Quarenta minutos depois, a “coisa” chega na ala do andar reservada ao Centro de Tratamento Intensivo. É um corredor largo, com leitos – separados por falsas paredes – monitorados e com diversos aparelhos mantenedores de vida. Todos estes leitos estão plugados aos pacientes - de diversas idades e sexo - que pouco se mexem, parecendo múmias que tentam se levantar da tumba. Um paciente não vê o outro, mas todos os leitos são observados por câmeras estrategicamente instaladas nos quartos. No meio da área fica o balcão da enfermaria e saletas destinadas aos médicos, que diante de computadores e monitores, acompanham o que acontece no andar. Ao lado das saletas fica a farmácia, os vestiários com banheiros e o almoxarifado. O andar está calmo. Não há ocorrência que exija correria e nervosismo, como sempre ocorre próximo ao momento de um óbito. Apenas uma enfermeira trabalha tranquila, fazendo apontamentos em um prontuário preso numa prancheta de metal. A “coisa” lentamente sai do “corpo” que a transportou até ali e passa por uma porta esquecida aberta no vestiário. Move-se silenciosamente, mas monitorando tudo ao redor. Qualquer movimento que se fizer próximo, a “coisa” imediatamente transmite ao “comando” instalado lá no bairro Humaitá. A "coisa" vasculha o ambiente. Percorre o corredor e se dirige a determinado leito. Parece indecisa. Recua até outro leito. Estica-se para confirmar a identidade do doente. Recolhe-se e volta. Vai até outro leito. Faz a mesma manobra.

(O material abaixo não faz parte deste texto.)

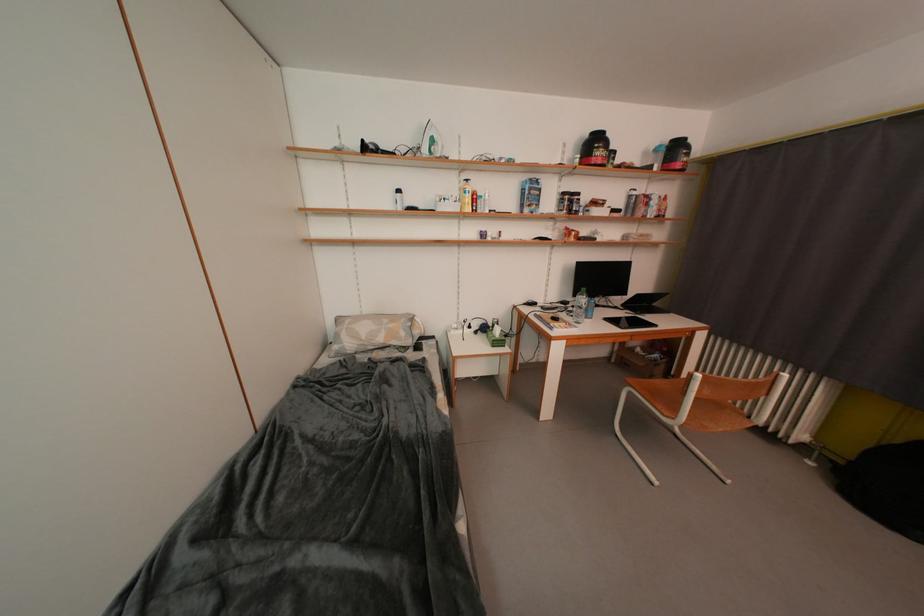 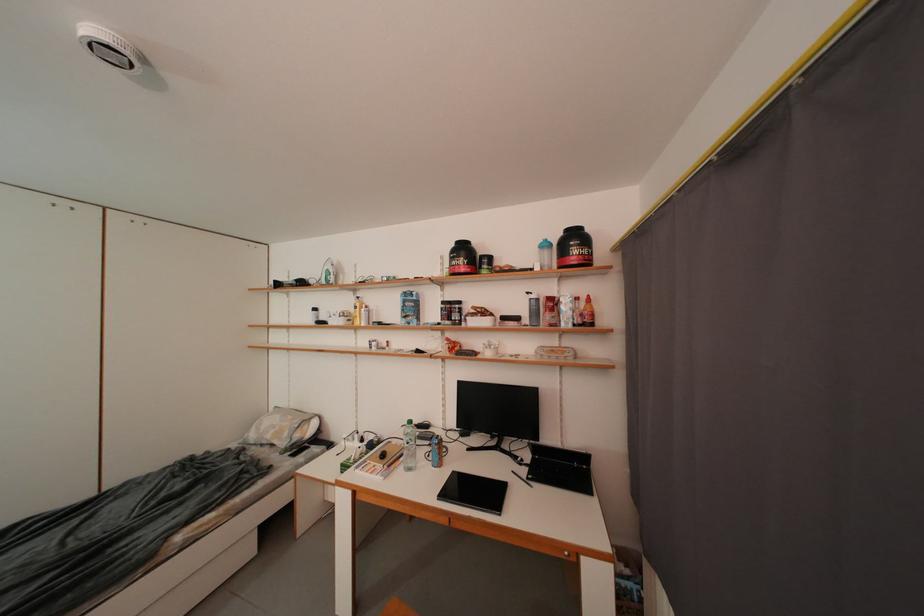 Where in the second image is the point corresponding to point (663, 153) from the first image?

(553, 249) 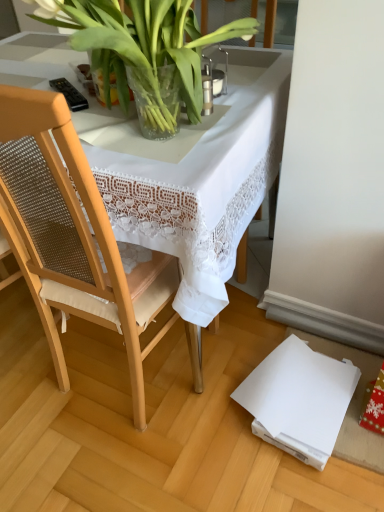 Where is `free point in front of wooden chair at left`? This screenshot has height=512, width=384. free point in front of wooden chair at left is located at coordinates (134, 456). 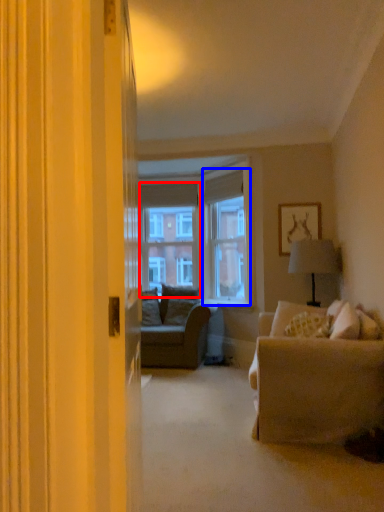 Question: Among these objects, which one is nearest to the camera, window screen (highlighted by a red box) or window screen (highlighted by a blue box)?

Choices:
 (A) window screen
 (B) window screen

Answer: (B) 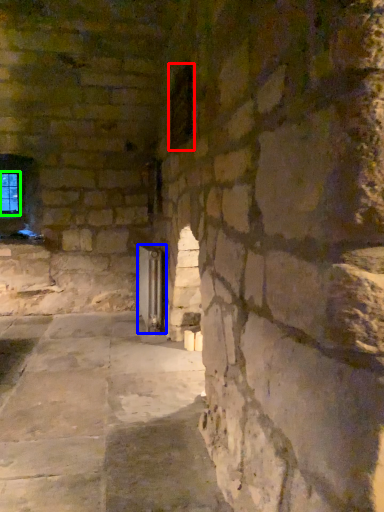 Question: Considering the real-world distances, which object is closest to window (highlighted by a red box)? glass door (highlighted by a blue box) or window (highlighted by a green box).

Choices:
 (A) glass door
 (B) window

Answer: (A) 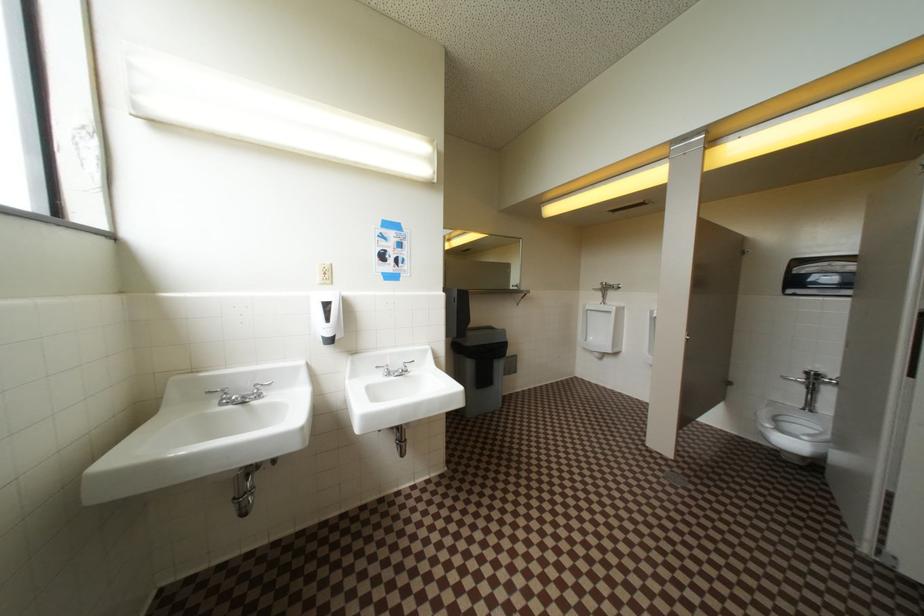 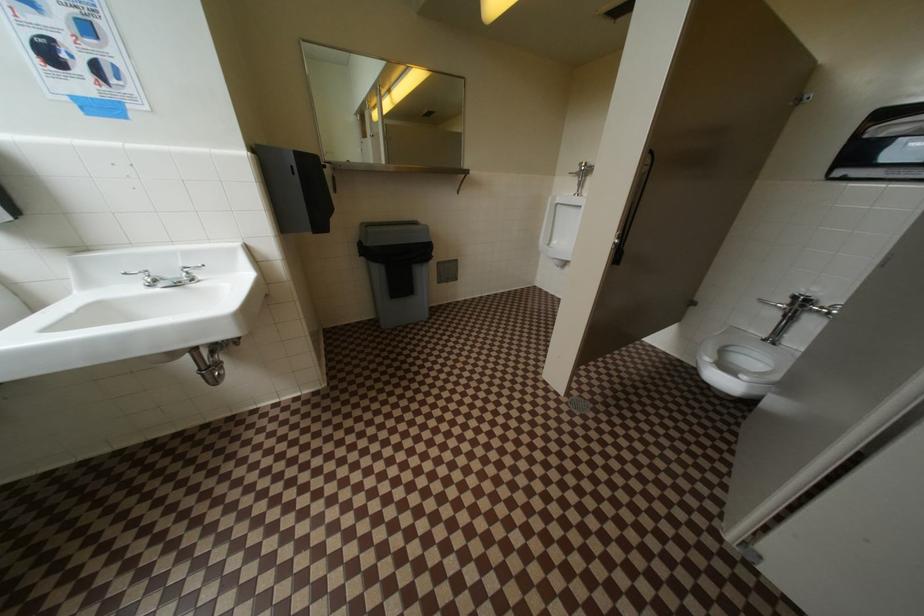 Question: How did the camera likely rotate?

Choices:
 (A) Left
 (B) Right
 (C) Up
 (D) Down

Answer: (D) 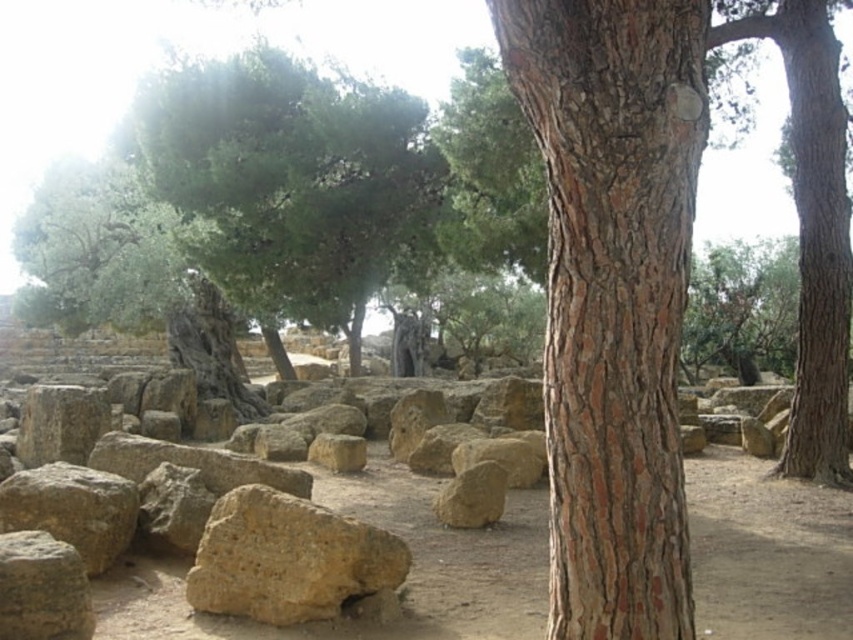 Which is more to the right, brown rough tree trunk at right or brown rough rock at lower left?

From the viewer's perspective, brown rough tree trunk at right appears more on the right side.

Who is lower down, brown rough tree trunk at right or brown rough rock at lower left?

Positioned lower is brown rough rock at lower left.

The height and width of the screenshot is (640, 853). I want to click on brown rough tree trunk at right, so click(817, 241).

What do you see at coordinates (405, 579) in the screenshot? The image size is (853, 640). I see `brown dirt field at center` at bounding box center [405, 579].

I want to click on brown dirt field at center, so click(x=405, y=579).

Does brown rough rock at lower left have a lesser width compared to brown rough stone at lower left?

Incorrect, brown rough rock at lower left's width is not less than brown rough stone at lower left's.

Is brown rough rock at lower left shorter than brown rough stone at lower left?

Incorrect, brown rough rock at lower left's height does not fall short of brown rough stone at lower left's.

Is point (0, 486) more distant than point (24, 531)?

Yes.

At what (x,y) coordinates should I click in order to perform the action: click on brown rough rock at lower left. Please return your answer as a coordinate pair (x, y). The width and height of the screenshot is (853, 640). Looking at the image, I should click on (73, 509). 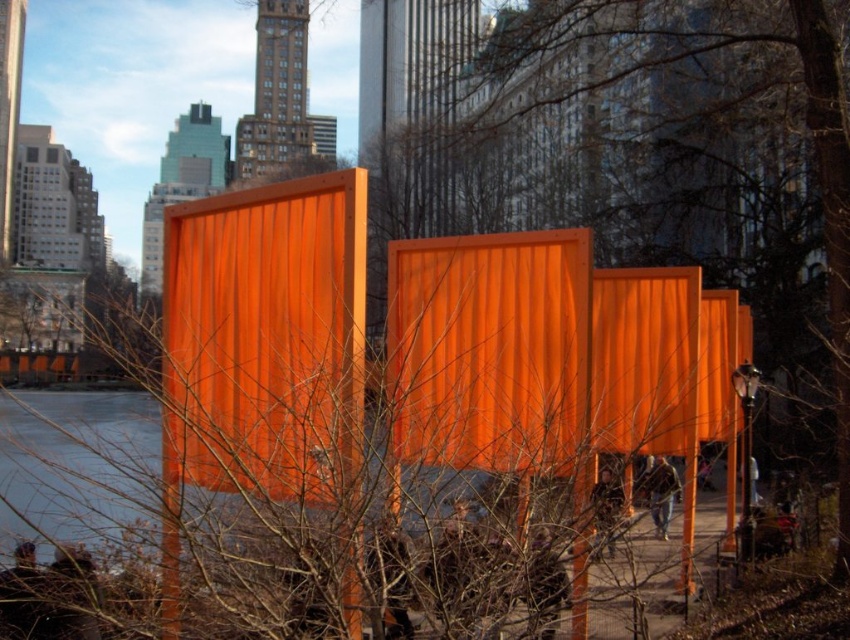 Can you confirm if orange corrugated metal at center is wider than orange corrugated metal shipping container at center?

Indeed, orange corrugated metal at center has a greater width compared to orange corrugated metal shipping container at center.

The height and width of the screenshot is (640, 850). I want to click on orange corrugated metal at center, so click(x=499, y=385).

In the scene shown: Who is more forward, (619, 420) or (299, 476)?

Point (299, 476) is in front.

Find the location of a particular element. orange corrugated metal at center is located at coordinates point(499,385).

-É ele! Alegra-se o de barba e óculos fundo de garrafa e cara cheia de sardas operando uma alavanca parecida com um joystick e de olho na imagem do homem no monitor.
-Não vamos perder tempo. Contando: um minuto! Ordenou o "engenheiro", apertando um botões, que fizeram luzes dos painéis piscarem alucinadamente.
-Agora! Eu sou o carrasco! Vociferou o da cara cheia de sardas, manipulando a alavanca qual um manche de avião com uma mão e acionado outras alavancas menores em outro dispositivo. As ordens disparadas da sala de ”comando” faziam a “coisa” reagir imediatamente. Uma aba abriu-se no dorso da "coisa" e uma espécie de cateter desenrolou-se, apontando e lançando uma luz violeta para a lente da câmera de monitoramento do hospital. A “coisa” abriu-se novamente e pinças se projetaram, formando uma mão de três dedos dotados de unhas afiadíssimas. O enfermo subitamente levantou as pálpebras e pausadamente virou os olhos para a borda do leito. O cérebro ainda ativo do homem não interpretou corretamente a imagem que enxergou, mas imaginou ser a mão suave da esposa dedicada que lhe acariciava o braço, como ela sempre fazia quando vinha visitá-lo. Porém ele queria mesmo era acabar com o sofrimento dela. Doía-lhe mais saber que ela sofria por ele, um inválido. Desejava que ela seguisse outro caminho e fosse feliz, longe daquele inferno. Vinha implorando a todos os santos que ouvissem as preces mentais que ele fazia constantemente, para que fosse levado ao encontro dos antepassados que já tinham ido.
   A mão androide moveu-se desligando e anulando alguns instrumentos. De uma das pinças ejeta-se uma fina agulha, que numa só punção despeja um líquido incolor no saco de soro pendurado numa haste acima da cama. As gotas transferem a solução direta para o corpo do homem. Ele emite um leve frêmito e em seguida adormece. A “coisa” então encolhe as pinças e fecha-se. Um sinal sonoro agudo desperta a atenção dos observadores na sala de “comando”.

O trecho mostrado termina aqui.